Sun Sentinel Palm Beach Edition
PRECIOUS CARGO
341 corals transported to South Florida from Key West to keep them from spreading a killer disease.
HOLLYWOOD – They may not be babies, but they’ve got their own special nursery.
Hundreds of corals, so delicate they needed to be shaded by a black tarp, traveled three days by boat before reaching their very own saltwater sanctuary on Thursday.
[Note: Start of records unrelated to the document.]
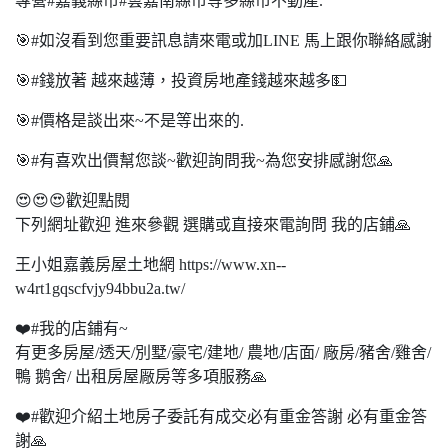
專營#嘉義縣市#雲嘉南縣市等多縣市不動產.
🎯#如沒看到您重要訊息請來電或加LINE 馬上跟你聯絡感謝
🎯#錢放著 越來越薄，投資房地產錢越來越多💵
🎯#價格是談出來~不是等出來的.
🎯#有喜欢出價幫您談~歡迎詢問我~為您安排感謝您🙏
😍😍😍歡迎點閱
下列網址歡迎 進來參觀 選購或直接來電詢問 我的店鋪🙏
王小姐嘉義房屋土地網 https://www.xn--
w4rt1gqscfvjy94bbu2a.tw/
❤️#我的店鋪有~
有更多房屋/透天/別墅/豪宅/建地/ 農地/店面/ 廠房/豬舍/雞舍/
鴨 鹅舍/ 出租房屋厰房等多項服務🙏
❤️#歡迎介紹土地房子委託有成交必有重金答謝 必有重金答
謝🙏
The precious cargo — 341 delicate corals plucked from the ocean floor near Key West to keep them from spreading a killer disease — will be watched over by researchers on a mission to help save our endangered reefs.
A vital part of the marine ecosystem, reefs have been dying off in record numbers across the globe.
No one really knows why. “We’ve lost 50 percent or more of the corals here in South Florida in the last four or five years,” said Professor Richard Dodge, dean of the Halmos College of Natural Sciences and Oceanography at Nova Southeastern University.
For the past few years, marine biologists and researchers at NSU’s Ocean Campus at Port Everglades have been trying to find out exactly what’s making them die off.
“We do not understand what’s causing this disease,” Dodge said. “But we are trying to stop it.”
NSU’s Ocean Campus is one of seven facilities housing rescued corals in special nurseries.
The goal is to protect the rescued coral collections from disease and one day return them to their natural home, the ocean.
“We at least want to have some that are alive and healthy to put back once this disease epidemic is past,” Dodge said.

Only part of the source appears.